Eoin Purcell
Sara Lloyd over at the Digitalist (PanMacmillan’s digital team’s blog) has started a really exciting series on the future of publishers. There are some amazing thoughts even in the first one which quite expertly puts the case for all forward looking publishers:
We will need to think much less about products and much more about content; we will need to think of ‘the book’ as a core or base structure but perhaps one with more porous edges than it has had before. We will need to work out how to position the book at the centre of a network rather than how to distribute it to the end of a chain.
Hard to disagree with that I think. But what of this:
There are two areas of activity in the linear progression of a text between author and reader which have previously remained hidden to the reader: the development of the text itself; the writing and editing process, and the sales, marketing and distribution of the text. Readers have traditionally had no role in the former and only a limited role in the latter, through word of mouth recommendations or viral marketing.

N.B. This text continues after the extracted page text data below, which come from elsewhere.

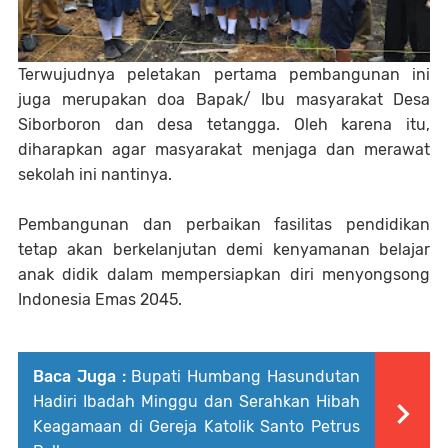
Terwujudnya peletakan pertama pembangunan ini
juga merupakan doa Bapak/ Ibu masyarakat Desa
Siborboron dan desa tetangga. Oleh karena itu,
diharapkan agar masyarakat menjaga dan merawat
sekolah ini nantinya.
Pembangunan dan perbaikan fasilitas pendidikan
tetap akan berkelanjutan demi kenyamanan belajar
anak didik dalam mempersiapkan diri menyongsong
Indonesia Emas 2045.
Baca Juga :
Bupati Humbang Hasundutan
Hadiri Ibadah Minggu dan Serahkan Hibah
Keagamaan di Gereja Katolik Santo Petrus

It is likely that today’s digital natives, who have become ‘prosumers’ (producer / consumers) with alarming speed and perhaps even more alarmingly different levels of proficiency, will expect a great deal more involvement in both of these areas of activity if they are to be engaged by texts. Witness two main stream examples, the Star Wars films and the Harry Potter books and films, both of which have developed massive prosumer (or ‘superfan’) followings, and both of which have seen conflict between the film companies and the fans that are creating content.
I can almost feel the blood rising amongst the more traditional amongst my peers!
Enjoying good writing and lucid too,
Eoin
PS This news via Personanodata is both exciting and unsettling!